Für die Studie wurden die T-Zellen des Patienten gentechnisch verändert, um einen Rezeptor für ein Tumorantigen, das als Krebs-Hoden-Antigen (CT-Antigen) bekannt ist, zu enthalten, von denen zwei bei etwa 60 Prozent der Patienten mit fortgeschrittenem Myelom vorhanden sind. Mit dem CT-Antigenrezeptor wurden die T-Zellen ausgestattet, um das Myelom zu erkennen und anschließend das Immunsystem einzusetzen, um es zu finden und zu zerstören. Die Ergebnisse zeigten, dass 14 von 20 Patienten (etwa 70 Prozent) drei Monate nach der Behandlung ein nahezu vollständiges oder vollständiges Ansprechen aufwiesen; das mediane progressionsfreie Überleben betrug 91,1 Monate, während das Gesamtüberleben 32,1 Monate betrug.

Obwohl die Studie klein war, sind die Ergebnisse signifikant, sagte Studienautor Dr. Aaron P. Rapoport in einer Pressemitteilung. „Die Mehrheit der Patienten, die an dieser Studie teilnahmen, hatte einen signifikanten klinischen Nutzen.

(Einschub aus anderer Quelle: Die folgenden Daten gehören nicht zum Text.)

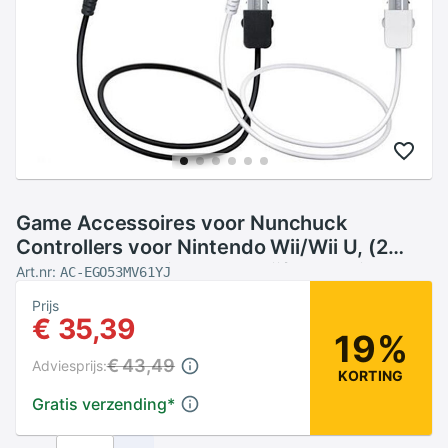
Game Accessoires voor Nunchuck
Controllers voor Nintendo Wii/Wii U, (2
Packs) Vervanging voor Wii/WII U Video
Art.nr:
AC-EGO53MV61YJ
Game
Prijs
€ 35,39
19%
€ 43,49
Adviesprijs:
KORTING
Gratis verzending
*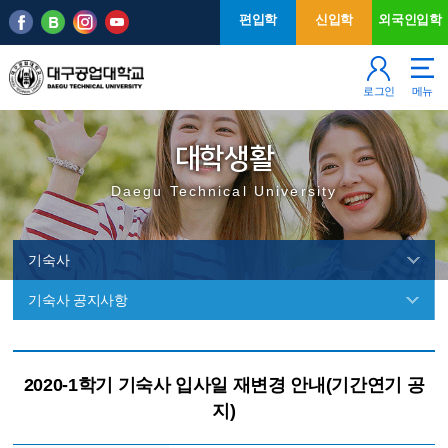
본문 바로가기
주메뉴
편입학
신입학
외국인입학
로그인
메뉴
대학생활
Daegu Technical University
기숙사
기숙사 공지사항
기
숙
2020-1학기 기숙사 입사일 재변경 안내(기간연기 공
사
지)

Sogar Patienten, die später einen Rückfall erlitten, nachdem sie ein vollständiges Ansprechen auf die Behandlung erreicht hatten oder kein vollständiges Ansprechen hatten, hatten Zeiten der Krankheitskontrolle, die sie meiner Meinung nach sonst nicht erlebt hätten. Einige Patienten sind nach fast drei Jahren immer noch in Remission."

Neben dem beeindruckenden Ansprechen auf die Immuntherapie wurden bei keinem der Patienten größere Nebenwirkungen berichtet. Dies deutet darauf hin, dass die Behandlung nicht nur wirkt, sondern auch ein geringes Gesundheitsrisiko darstellt.

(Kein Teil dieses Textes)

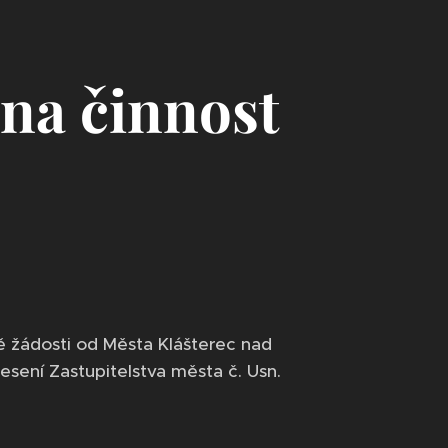
 na činnost
ě žádosti od Města Klášterec nad
nesení Zastupitelstva města č. Usn.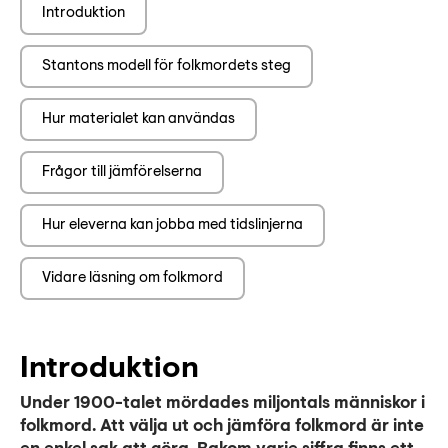
Introduktion
Stantons modell för folkmordets steg
Hur materialet kan användas
Frågor till jämförelserna
Hur eleverna kan jobba med tidslinjerna
Vidare läsning om folkmord
Introduktion
Under 1900-talet mördades miljontals människor i
folkmord. Att välja ut och jämföra folkmord är inte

Jedes Jahr gibt es in den Vereinigten Staaten schätzungsweise 24.000 neue Fälle von multiplem Myelom. Und obwohl der Krebs behandelbar ist, bleibt er unheilbar. Derzeit sind Chemotherapie und autologe Stammzelltransplantationen die beliebtesten Behandlungsoptionen für Menschen mit multiplem Myelom. Aber selbst mit diesen Behandlungen bleiben die langfristigen Reaktionen gering und die medianen Überlebensraten liegen zwischen drei und fünf Jahren. Rapoport sagt, dass die Ergebnisse eine starke Grundlage für die weitere Erforschung des Einsatzes der zellulären Immuntherapie zur Behandlung des multiplen Myeloms darstellen, mit der Hoffnung, eines Tages das Überleben zu verlängern.

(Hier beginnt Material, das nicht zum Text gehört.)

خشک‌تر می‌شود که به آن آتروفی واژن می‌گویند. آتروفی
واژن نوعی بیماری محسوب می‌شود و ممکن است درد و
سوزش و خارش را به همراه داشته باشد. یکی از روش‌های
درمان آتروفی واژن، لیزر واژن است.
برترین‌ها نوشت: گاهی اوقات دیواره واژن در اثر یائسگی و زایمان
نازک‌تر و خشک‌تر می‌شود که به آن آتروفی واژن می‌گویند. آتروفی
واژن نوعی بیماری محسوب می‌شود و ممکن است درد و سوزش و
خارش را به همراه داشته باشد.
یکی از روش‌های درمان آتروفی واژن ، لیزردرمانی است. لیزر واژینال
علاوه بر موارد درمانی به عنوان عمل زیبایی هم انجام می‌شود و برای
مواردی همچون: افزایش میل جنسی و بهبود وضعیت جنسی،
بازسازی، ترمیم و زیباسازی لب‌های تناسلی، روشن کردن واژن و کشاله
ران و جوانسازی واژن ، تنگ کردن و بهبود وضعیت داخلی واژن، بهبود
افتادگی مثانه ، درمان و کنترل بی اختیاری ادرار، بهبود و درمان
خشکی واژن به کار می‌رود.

Die Immuntherapie hat ein enormes Potenzial als Krebsbehandlung. Im Gespräch mit Sky News sagte Roy Herbst, Chefarzt der medizinischen Onkologie am Yale University Cancer Center, dass die Immuntherapie eine „wirksame Heilung“für alle Krebsarten sein könnte. Seine Einschätzung wird durch die Ergebnisse einer Juni-Studie gestützt, in der ein Immuntherapeutikum zur Behandlung von Patienten mit fortgeschrittenem Melanom untersucht wurde. Mehr als die Hälfte der an der Studie beteiligten Patienten sahen eine signifikante Verringerung der Tumorgröße.

Je mehr Wissenschaftler auf diesem spannenden Gebiet der Krebsbehandlung forschen, desto deutlicher wird die wichtige Rolle der Immuntherapie. Laut Herbst ist es nur eine Frage der Zeit, bis die Immuntherapie die Chemotherapie als Standard in der Krebstherapie ablöst.